Я сделал глубокий вдох. Наконец-то я оказался на свободе, несмотря на то что находился внутри сложенного из бетонных блоков фундамента высотой в несколько футов, на котором и был установлен трейлер. В фундаменте имелось два проема: рядом с дверью трейлера и напротив нее. Я перекатился на живот и подполз ко второму. И как раз в тот момент, когда моя голова высунулась наружу и я решил, будто смогу с легкостью убраться отсюда, огромная рука схватила меня за волосы.
— Это уже слишком, гаденыш, — прорычал кто-то, и я почувствовал, как меня поднимают на ноги, с перерывом на удар головой о стену трейлера.
Сквозь вспыхнувшие в моей и так пострадавшей голове огни я увидел своего старого знакомого — бритоголового вышибалу из клуба. Он отбросил меня к стене трейлера и прижал к ней за горло, точно так же как в холодильнике.
Через его плечо я разглядел, что трейлер стоит на небольшой поляне, окруженной пышной растительностью Эверглейдс. С одной стороны поляны находился канал, и тучи комаров жужжали в воздухе и с удовольствием устраивались на нас. Где-то закричала птица. По тропинке от края поляны к нам подошел Кукаров — менеджер клуба — в сопровождении двух гнусного вида личностей. Одна из личностей держала в руках сумку-термос, другая — кожаный чехол для инструментов.

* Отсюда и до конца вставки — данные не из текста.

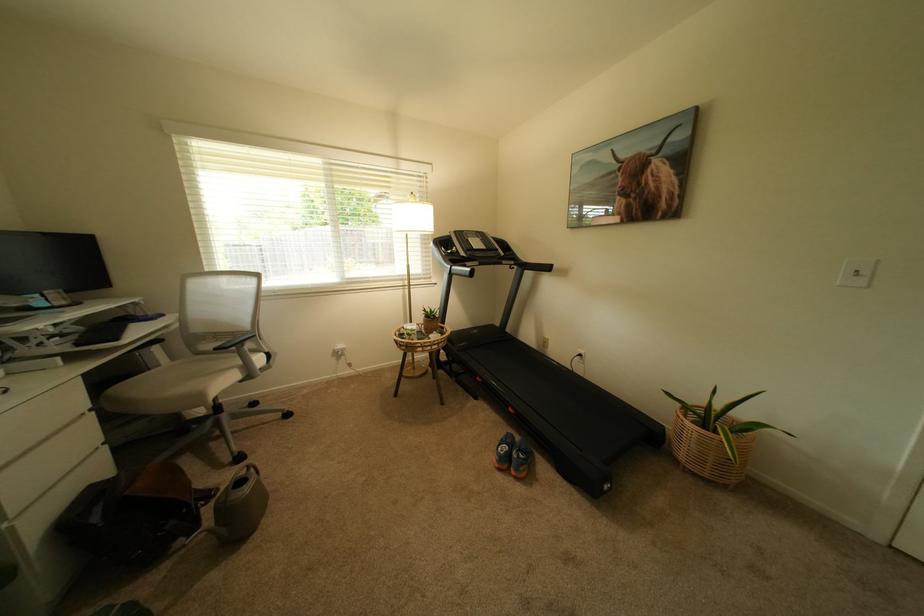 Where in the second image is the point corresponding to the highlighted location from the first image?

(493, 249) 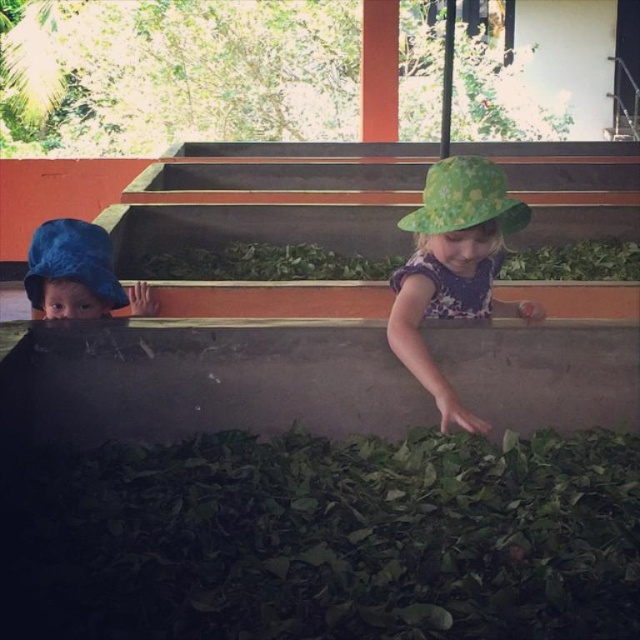 Question: Which of these objects is positioned closest to the green floral hat at center?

— Ну что, свинка, — сказал Кукаров, омерзительно улыбнувшись. — И куда же это мы собрались?
— Я записан на прием к стоматологу, — ответил я, — и мне никак нельзя его пропустить.
— А придется, — отозвался Кукаров, и вышибала ударил меня по щеке ладонью. В сочетании с имевшимися повреждениями пощечина оказалась куда больнее, чем я мог предположить.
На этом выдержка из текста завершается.